During exercise the mechanoreceptors present in the muscles detect changes in the tension of the muscle and send afferent sensory information to the brain, thereby activating the cardiovascular control centre in the medulla.
The cardiovascular control centre reduces the activity of the parasympathetic nervous system and increases the activity of sympathetic nervous system, changing the efferent signals going to the heart and the arteriolar smooth muscle.
This change in parasympathetic and sympathetic activity has greater effect on cardiac output. Cardiac output can be increased 4-8 times the value at rest in humans where as in a trained thoroughbred horse a ten fold increase occurs during maximum exercise.
At the onset, parasympathetic activity decreases causing an increase in heart rate. At the same time, increase in muscular activity and breathing improves the function of respiratory and skeletal muscle pumps causing an increase in venous return to the heart, resulting in increased stroke volume. Therefore, during initial stages of exercise, the cardiac output increase is due to increase in heart rate and stroke volume.
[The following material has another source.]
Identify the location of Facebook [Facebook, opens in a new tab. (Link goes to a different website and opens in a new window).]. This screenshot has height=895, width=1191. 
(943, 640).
Next, sympathetic stimulation of the heart increases, causing an increase in both heart rate and contractility. During the later stage of exercise, increase in heart rate, increases cardiac output rather than increase in stroke volume.
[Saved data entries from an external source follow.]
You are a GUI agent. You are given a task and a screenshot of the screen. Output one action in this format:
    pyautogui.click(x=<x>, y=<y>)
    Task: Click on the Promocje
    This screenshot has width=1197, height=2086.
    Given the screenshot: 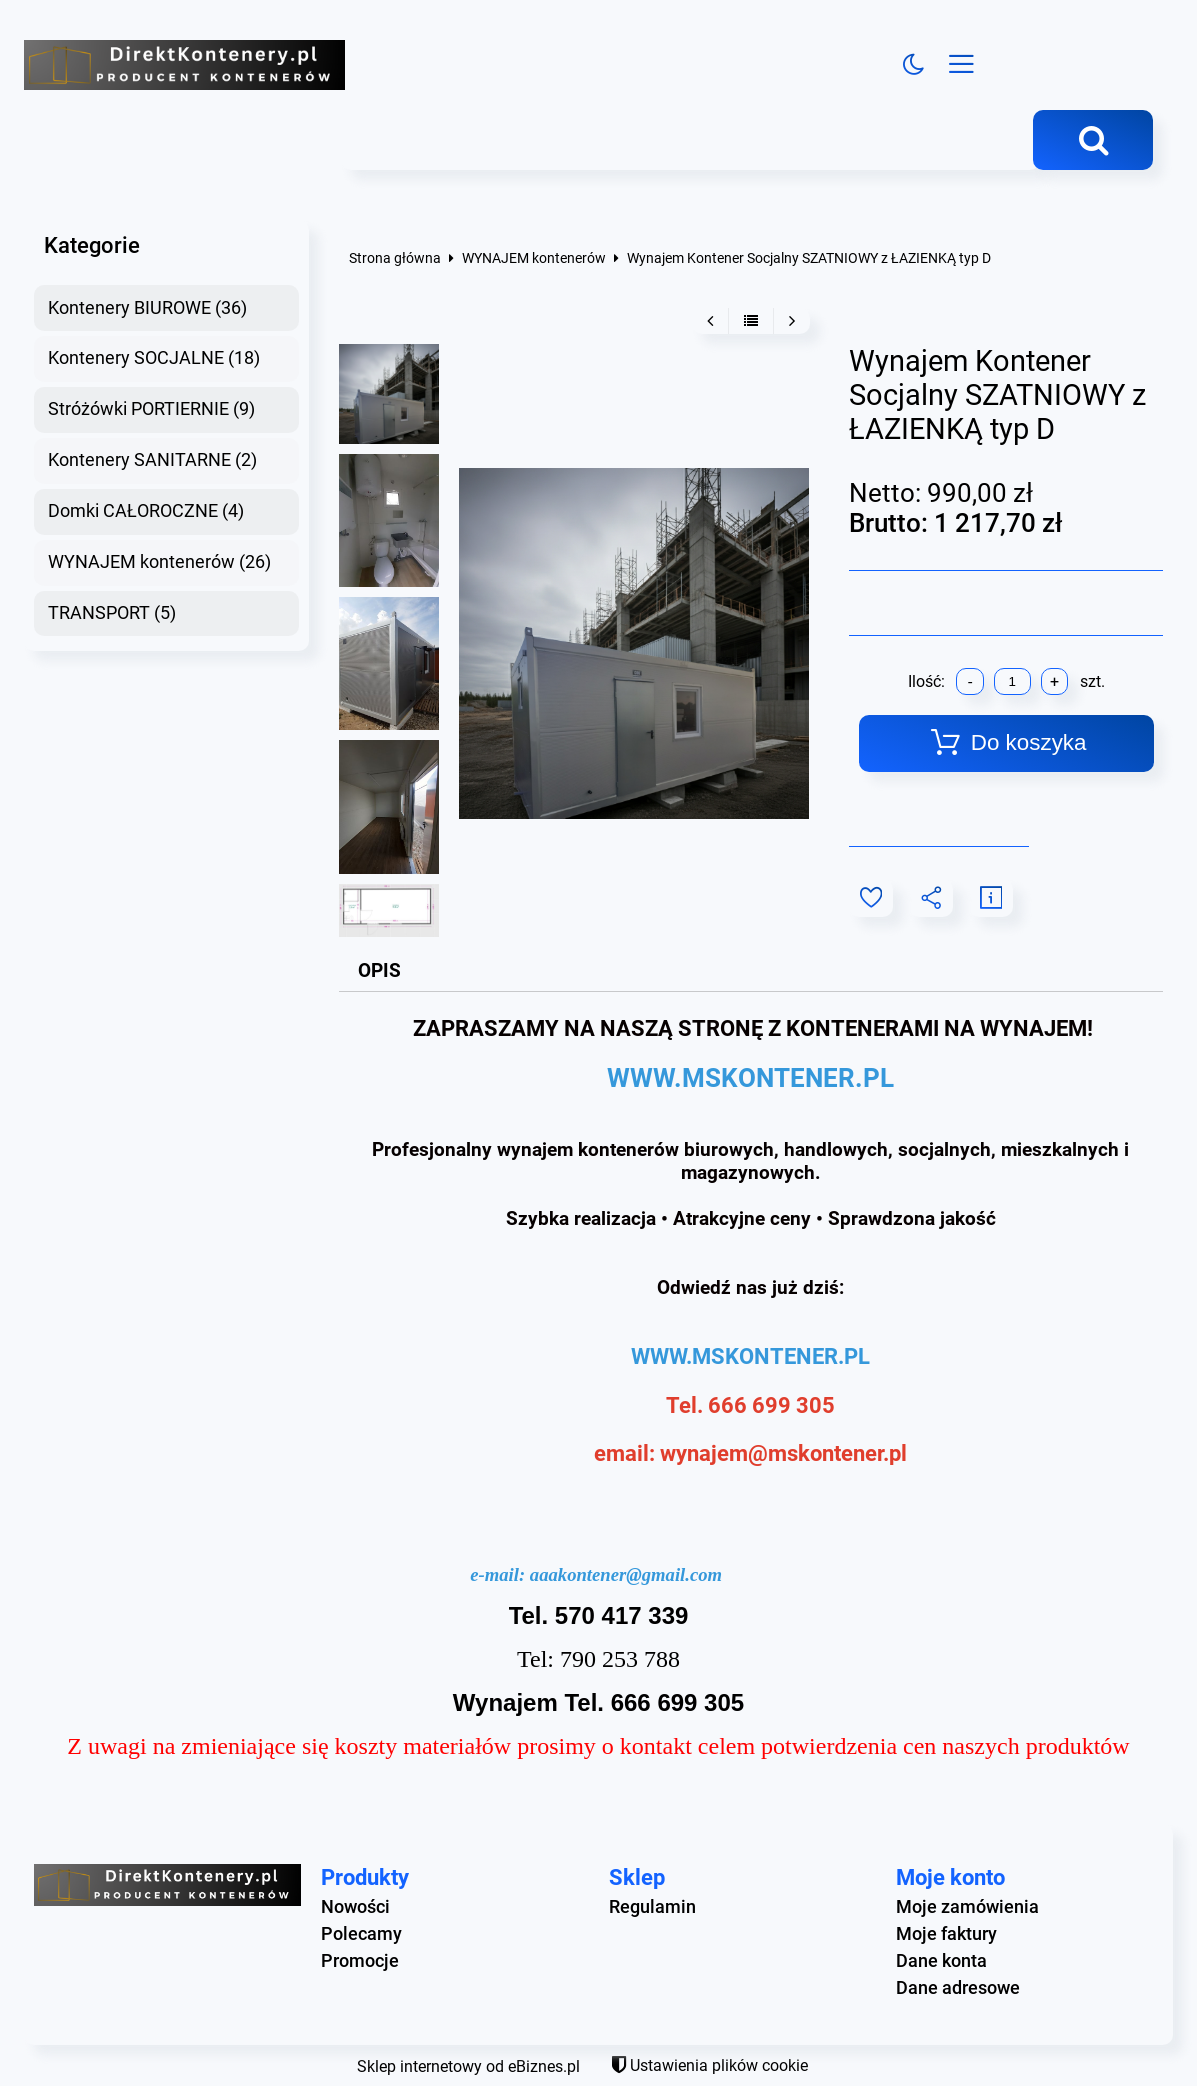 What is the action you would take?
    pyautogui.click(x=360, y=1961)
In addition to changes in cardiac output, blood flow pattern also changes during exercise. During rest, skeletal muscle receive only about 20% of cardiac output, whereas during exercise they receive 88% of total cardiac output i.e., blood flow to skeletal muscles is increased from 1.2 l/min at rest to 2.2 l/min during exercise. These changes in blood flow are as a result of vasodilation of the arterioles of skeletal muscle and heart. The increase in activity causes a generalised vasoconstriction of the arterioles of other organs.
In skeletal muscle, local release of paracrine factors causes vascular smooth muscle to release by opposing vasoconstrictive effects of ɑ-adrenergic receptor stimulation. These factors together cause an intense local vasodilatation thereby increasing the blood flow to the muscles.
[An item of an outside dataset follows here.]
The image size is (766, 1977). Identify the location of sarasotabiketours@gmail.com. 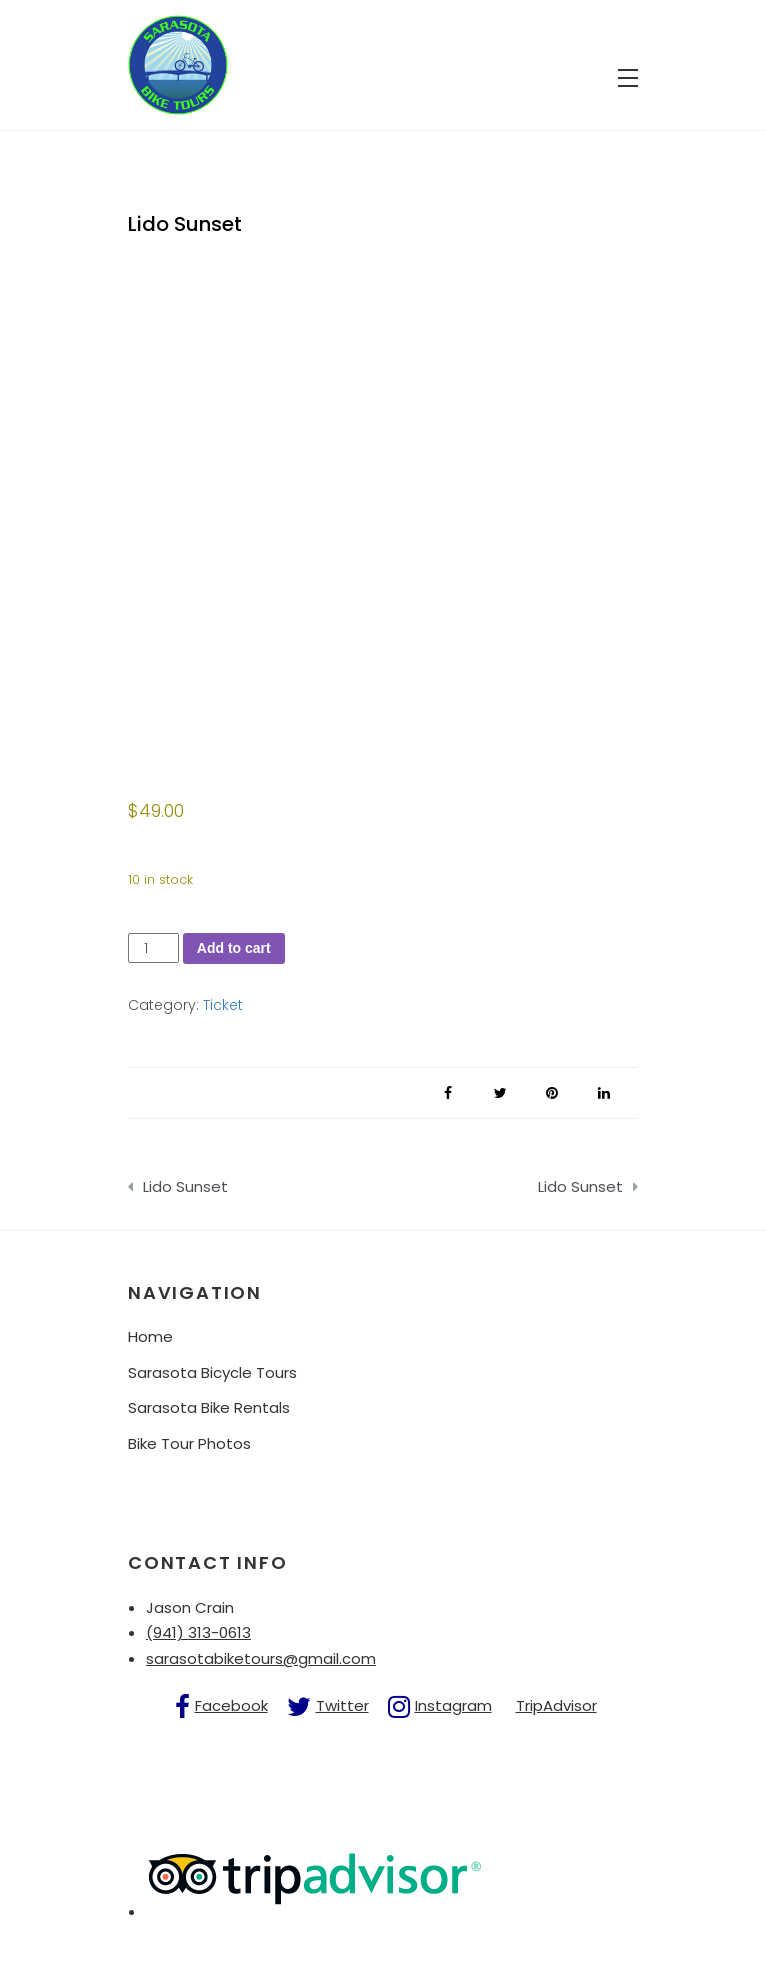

Vasodilatation of the arterioles of skeletal muscles and vasoconstriction of arterioles of other organs causes a decrease in the total peripheral resistance.
As a result blood pressure increases slightly during exercise. This stimulates the baroreceptor reflex and brings back the BP to the normal by decreasing cardiac output or total peripheral resistance. The afferent signal from the muscle mechanoreceptors also changes the set point of the baroreceptor reflex allowing BP to increase slightly during exercise.